The researchers said that the findings raise important issues about the interpretation of MRI scans. “MRI doesn't provide good contrast to differentiate between myelocortical and typical MS,” said Dr. Ontaneda. “The specificity for demyelinated axons in white matter is low.”
He added that myelocortical patients could reduce the power in clinical trials that target the immune system or test remyelinating therapies.
For now, there is no way to differentiate the subtypes in living patients. “But we need to understand what is driving this process,” said Dr. Trapp. “What is causing these lesions to look abnormal on MRI?”
The investigators are now working to characterize the axonal swelling. “It's possible it is a primary axonal degeneration without demyelination,” Dr. Trapp added. “Careful examination of axonal pathology will be important going forward.”
“The field has assumed for generations that MS is primarily a white matter disorder,” said Jeroen Geurts, PhD, professor of translational neuroscience in the department of anatomy & neurosciences at the VU University Medical Center in Amsterdam, the Netherlands. “My own work has focused on demonstrating that the gray matter is heavily affected as well, but never with the idea that gray matter damage could go entirely without white matter lesions. It leaves an important shadow of a doubt on our current assumptions of the origin of the disease, too. At least in some cases.
“I was worried when I first read the study that we're missing something on MRI or there's a mismatch between MRI and pathology, but the study seems very sturdy. This looks to be real,” Dr. Geurts added. “We need to continue working on more pathology-specific imaging techniques. Both in Cleveland and in Amsterdam, there are post mortem protocols which can show directly which pathological correlate is responsible for which MRI abnormality. Now that we know what to look for, we can try and adapt the imaging so we can start recognizing the new pattern in vivo.” “This new pathologic subtype of MS is very interesting. It dissociates neuron cell loss in cortex from subcortical white matter demyelination. These patients had brain MRI findings typical of MS, but the cerebral white matter lesions seen on MRI were not demyelinated,” said Anne H. Cross, MD, head of the neuroimmunology (MS) section in adult neurology and the Manny and Rosalyn Rosenthal-Dr. John Trotter MS Center chair in neuroimmunology at Washington University in St. Louis. “We don't have a way now to detect these patients when they are alive. The clinicians looking back on the MR scans and medical records could not differentiate between the patients with typical MS and with the new subtype.
“The first step to better understanding is recognizing this subtype, especially while people with it are alive,” she added. “The study raises many questions. Is there a genetic predisposition to more neuronal loss and less cerebral white matter demyelination?

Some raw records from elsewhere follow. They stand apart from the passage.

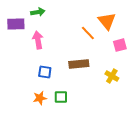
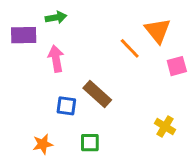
brown rectangle: (79, 64) -> (97, 94), moved, turned 48
yellow cross: (112, 76) -> (165, 126), moved
orange star: (40, 98) -> (43, 144), moved

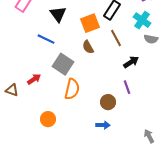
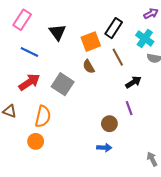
blue line: (46, 39) -> (29, 52), moved
red arrow: (34, 79) -> (29, 82), moved, size x1.5
orange semicircle: (72, 89) -> (43, 116), moved
orange circle: (48, 119) -> (36, 141), moved

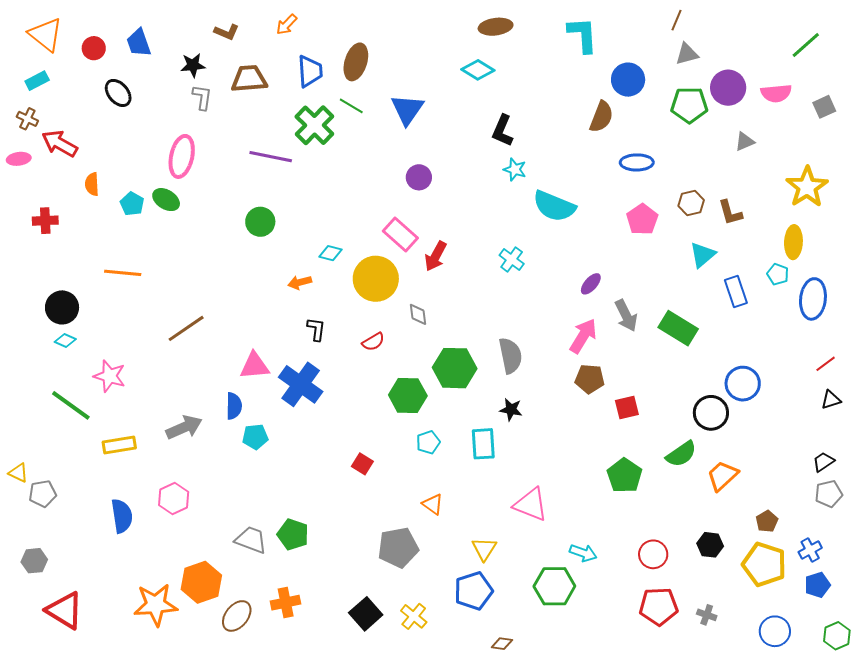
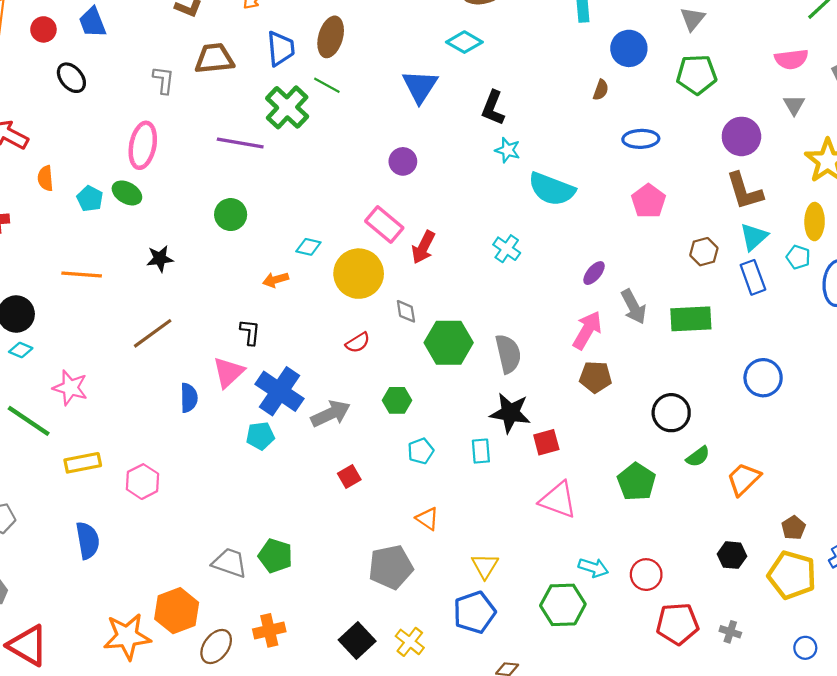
gray triangle: (687, 54) -> (692, 19), turned -35
black star: (193, 65) -> (160, 259), moved
purple circle: (728, 88) -> (741, 136), moved
blue triangle: (407, 109) -> (420, 86), moved
brown semicircle: (601, 117) -> (601, 90), size x0.6
gray triangle: (745, 142) -> (794, 105), moved, turned -35
brown hexagon: (691, 203) -> (704, 252), moved
brown L-shape: (730, 213) -> (744, 191), size x1.4
cyan triangle: (703, 255) -> (754, 237), moved
green rectangle: (678, 328) -> (691, 319), turned -33
black L-shape: (316, 329) -> (250, 332), moved
pink triangle: (255, 366) -> (228, 372), turned -36
green hexagon: (455, 368) -> (449, 343), moved
green hexagon: (408, 395) -> (397, 400), size x0.7
blue semicircle: (234, 406) -> (189, 398), moved
red square: (627, 408) -> (546, 442), moved
black star: (511, 410) -> (510, 413), size x1.6
black circle: (711, 413) -> (671, 413), moved
gray arrow: (184, 427) -> (331, 414), moved
cyan pentagon: (255, 437) -> (260, 436), moved
cyan rectangle: (483, 444) -> (481, 451), size x0.7
green semicircle: (681, 454) -> (698, 457), size x0.7
red square: (362, 464) -> (349, 476), turned 30
pink hexagon: (174, 499) -> (142, 482), moved
pink triangle: (531, 504) -> (558, 500), moved
red circle: (653, 554) -> (646, 575), moved
blue circle: (775, 631) -> (805, 648), size x0.7

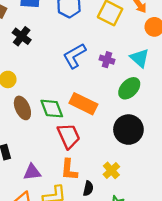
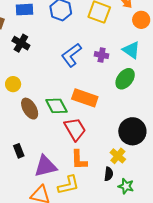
black circle: (128, 130) -> (132, 131), moved
purple triangle: (32, 172) -> (46, 166), size x1.4
black semicircle: (88, 188) -> (109, 174), moved

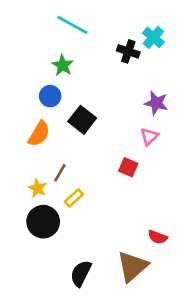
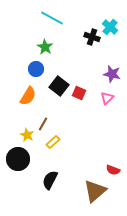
red square: (128, 167) -> (79, 93), moved
black circle: (43, 222) -> (18, 159), moved
black semicircle: (81, 273) -> (50, 180), moved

Does this type of MS have a different autoimmune target within the central nervous system compared to typical MS?”
Jerry S. Wolinsky, MD, emeritus professor in neurology at the University of Texas Health Science Center at Houston (UTHealth) McGovern Medical School, said that he is “currently reluctant to split the MS phenotypes any further. How can we in practice consider this as a new phenotype when there is no way yet to distinguish these two groups of patients clinically or by current MR imaging?
“We have a lot of work to do to figure out this mismatch in the MRI and what pathologists at several centers now tell us are patterns seen at the end of a person's life,” he added.